Nationally, the number of West Nile cases in humans is four times the usual number. Half of the more than 1,100 cases have been reported in Texas.
Harris County has had 19 people infected and three deaths. Fort Bend and Montgomery counties have had two cases each, while Galveston, Liberty and Waller counties has had one so far.
Late Wednesday evening, a plane sprayed insecticide over a portion of northwest Harris County to keep the virus from spreading. We were on the tarmac at Hooks Airport when the plane took off.
This is the first time all summer the county has invested in aerial mosquito spraying. Northwest Harris County benefits because it's where the majority of infected mosquitos and birds have been found.
With the tank full and the maps loaded, chief pilot Malcolm Williams climbed aboard a plane to take off. For the next six hours. His plane sprayed pesticide on some 63,0000 acres in northwest Harris County -- an air assault on mosquitoes to supplement what's being done on the ground.
"When we start to see this kind of activity, aerial treatment really enhances our operation quite a bit," Williams said.
And this season has been active. Twenty-five human cases of West Nile in the Houston area, three deaths and more birds that carry the disease recovered than in years past, raising red flags for Director of HCPHES Mosquito Control Dr. Rudy Bueno.

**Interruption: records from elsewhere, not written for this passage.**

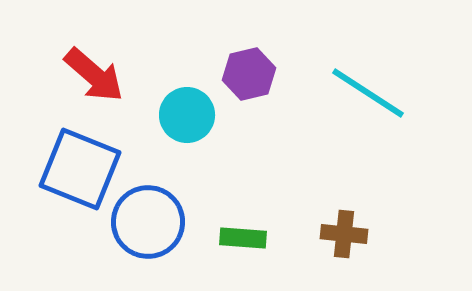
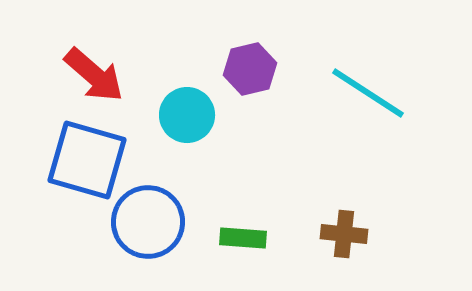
purple hexagon: moved 1 px right, 5 px up
blue square: moved 7 px right, 9 px up; rotated 6 degrees counterclockwise
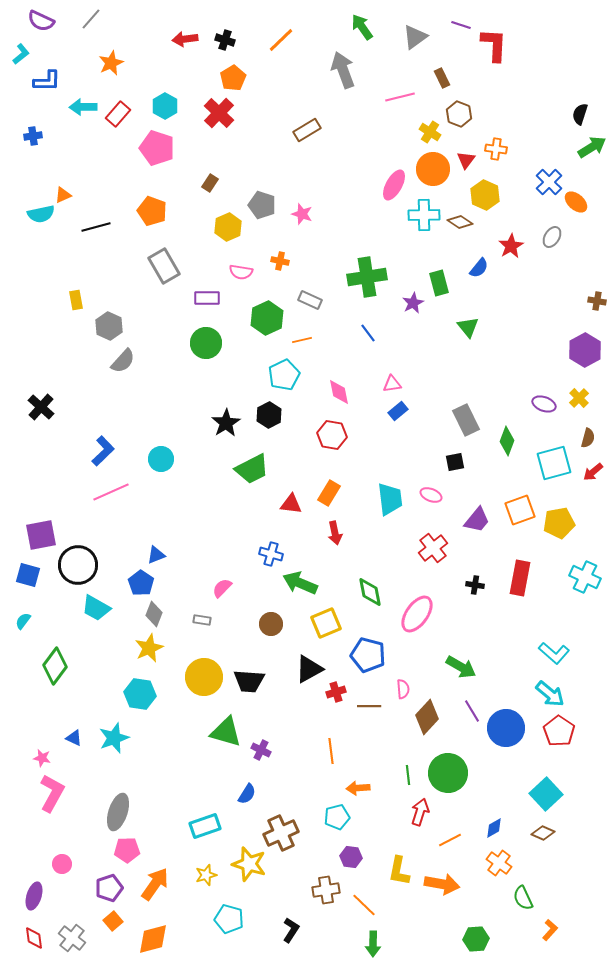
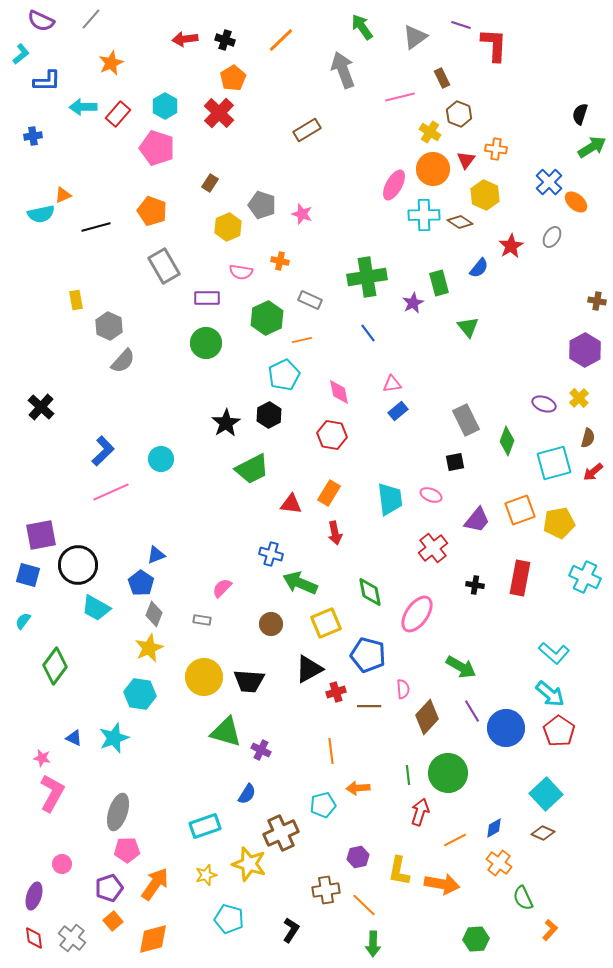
cyan pentagon at (337, 817): moved 14 px left, 12 px up
orange line at (450, 840): moved 5 px right
purple hexagon at (351, 857): moved 7 px right; rotated 20 degrees counterclockwise
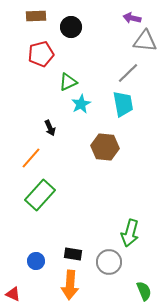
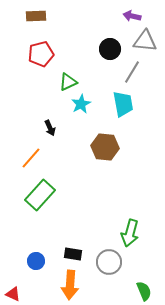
purple arrow: moved 2 px up
black circle: moved 39 px right, 22 px down
gray line: moved 4 px right, 1 px up; rotated 15 degrees counterclockwise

"That tells me there are higher levels of the virus in this area," Dr. Bueno said.
And it reinforces pilot Williams' commitment to what he does.
"We protect lives," Bueno said. "Every time the West Nile, the MIR, the mosquito infection rate gets up, Harris County calls us in to knock them back down so that it doesn't bleed over into the human population."
By the end of the night, Williams and another pilot dropped 5.5 loads of the EPA-approved insecticide Dibrom. That's three-quarters of an ounce an acre.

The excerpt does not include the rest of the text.